Recorded data
---+---

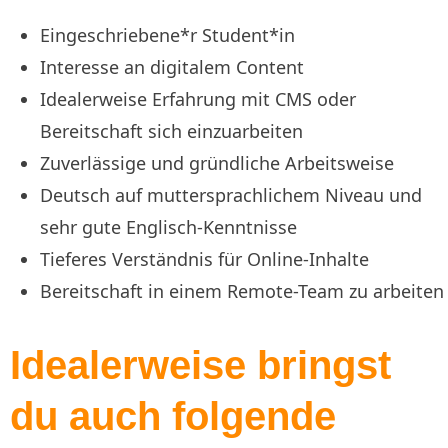
Eingeschriebene*r Student*in
Interesse an digitalem Content
Idealerweise Erfahrung mit CMS oder
Bereitschaft sich einzuarbeiten
Zuverlässige und gründliche Arbeitsweise
Deutsch auf muttersprachlichem Niveau und
sehr gute Englisch-Kenntnisse
Tieferes Verständnis für Online-Inhalte
Bereitschaft in einem Remote-Team zu arbeiten
Idealerweise bringst
du auch folgende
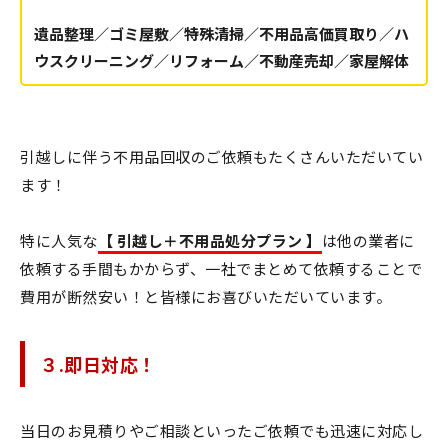
遺品整理／ゴミ屋敷／特殊清掃／不用品高価買取り／ハ
ウスクリーニング／リフォーム／不動産売却／家屋解体
引越しに伴う不用品回収のご依頼もたくさんいただいてい
ます！
特に人気な
【 引越し＋不用品処分プラン 】
は他の業者に
依頼する手間もかからず、一社でまとめて依頼することで
費用が断然安い！と皆様にお喜びいただいています。
３.即日対応！
当日のお見積りやご相談といったご依頼でも迅速に対応し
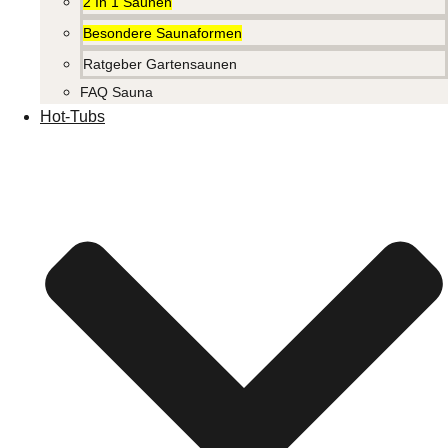
2 In 1 Saunen
Besondere Saunaformen
Ratgeber Gartensaunen
FAQ Sauna
Hot-Tubs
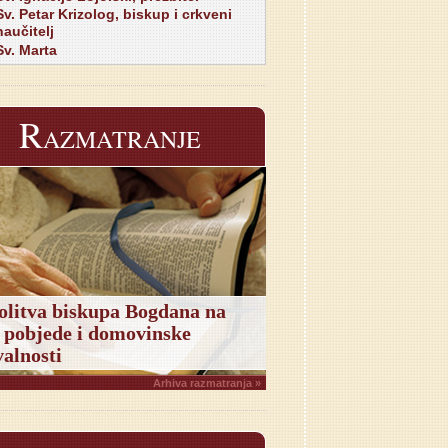
Sv. Petar Krizolog, biskup i crkveni
naučitelj
Sv. Marta
R
AZMATRANJE
olitva biskupa Bogdana na
 pobjede i domovinske
alnosti
Arhiva razmatranja »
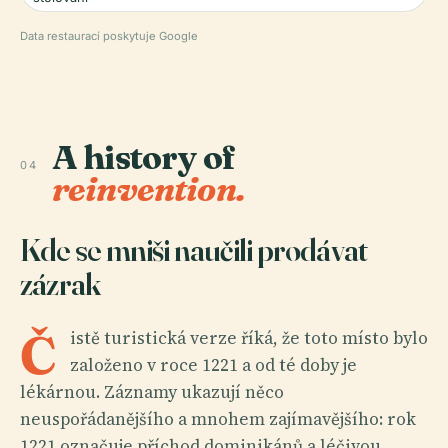
Data restaurací poskytuje Google
A history of
04
reinvention.
Kde se mniši naučili prodávat
zázrak
Č
istě turistická verze říká, že toto místo bylo
založeno v roce 1221 a od té doby je
lékárnou. Záznamy ukazují něco
neuspořádanějšího a mnohem zajímavějšího: rok
1221 označuje příchod dominikánů a léčivou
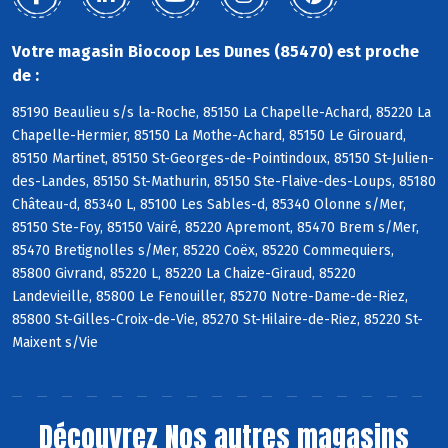
Votre magasin Biocoop Les Dunes (85470) est proche
de :
85190 Beaulieu s/s la-Roche, 85150 La Chapelle-Achard, 85220 La
Chapelle-Hermier, 85150 La Mothe-Achard, 85150 Le Girouard,
85150 Martinet, 85150 St-Georges-de-Pointindoux, 85150 St-Julien-
des-Landes, 85150 St-Mathurin, 85150 Ste-Flaive-des-Loups, 85180
Château-d, 85340 L, 85100 Les Sables-d, 85340 Olonne s/Mer,
85150 Ste-Foy, 85150 Vairé, 85220 Apremont, 85470 Brem s/Mer,
85470 Bretignolles s/Mer, 85220 Coëx, 85220 Commequiers,
85800 Givrand, 85220 L, 85220 La Chaize-Giraud, 85220
Landevieille, 85800 Le Fenouiller, 85270 Notre-Dame-de-Riez,
85800 St-Gilles-Croix-de-Vie, 85270 St-Hilaire-de-Riez, 85220 St-
Maixent s/Vie
Découvrez
Nos autres magasins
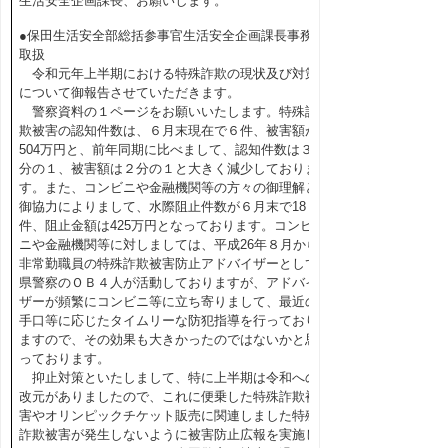
生活安全企画課長、お願いします。
●保田生活安全部総括参事官生活安全企画課長事務
取扱
令和元年上半期における特殊詐欺の現状及び対策
について御報告させていただきます。
警察資料の１ページをお願いいたします。特殊詐
欺被害の認知件数は、６月末現在で６件、被害額が
504万円と、前年同期に比べまして、認知件数は３
分の１、被害額は２分の１と大きく減少しておりま
す。また、コンビニや金融機関等の方々の御理解と
御協力によりまして、水際阻止件数が６月末で18
件、阻止金額は425万円となっております。コンビ
ニや金融機関等に対しましては、平成26年８月から
非常勤職員の特殊詐欺被害防止アドバイザーとして
県警察のＯＢ４人が活動しておりますが、アドバイ
ザーが頻繁にコンビニ等に立ち寄りまして、最近の
手口等に応じたタイムリーな防犯指導を行っており
ますので、その効果も大きかったのではないかと思
っております。
抑止対策といたしまして、特に上半期は令和への
改元がありましたので、これに便乗した特殊詐欺被
害やオリンピックチケット販売に関連しました特殊
詐欺被害が発生しないように被害防止広報を実施し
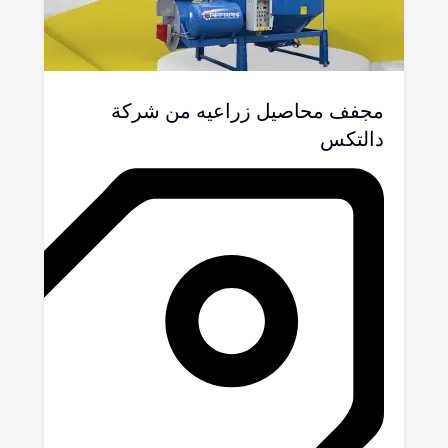
مجفف محاصيل زراعيه من شركة
دالتكس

---+---

- [Task details]:
Starting at the line above that contains "85800 Givrand, 85220", transcribe every line exactly through the line that contains "ザーが頻繁にコンビニ等に立ち寄りまして、最近の", including that last one, and skip the pictures.

- [Answer space]:
85800 Givrand, 85220 L, 85220 La Chaize-Giraud, 85220
Landevieille, 85800 Le Fenouiller, 85270 Notre-Dame-de-Riez,
85800 St-Gilles-Croix-de-Vie, 85270 St-Hilaire-de-Riez, 85220 St-
Maixent s/Vie
Découvrez
Nos autres magasins
生活安全企画課長、お願いします。
●保田生活安全部総括参事官生活安全企画課長事務
取扱
令和元年上半期における特殊詐欺の現状及び対策
について御報告させていただきます。
警察資料の１ページをお願いいたします。特殊詐
欺被害の認知件数は、６月末現在で６件、被害額が
504万円と、前年同期に比べまして、認知件数は３
分の１、被害額は２分の１と大きく減少しておりま
す。また、コンビニや金融機関等の方々の御理解と
御協力によりまして、水際阻止件数が６月末で18
件、阻止金額は425万円となっております。コンビ
ニや金融機関等に対しましては、平成26年８月から
非常勤職員の特殊詐欺被害防止アドバイザーとして
県警察のＯＢ４人が活動しておりますが、アドバイ
ザーが頻繁にコンビニ等に立ち寄りまして、最近の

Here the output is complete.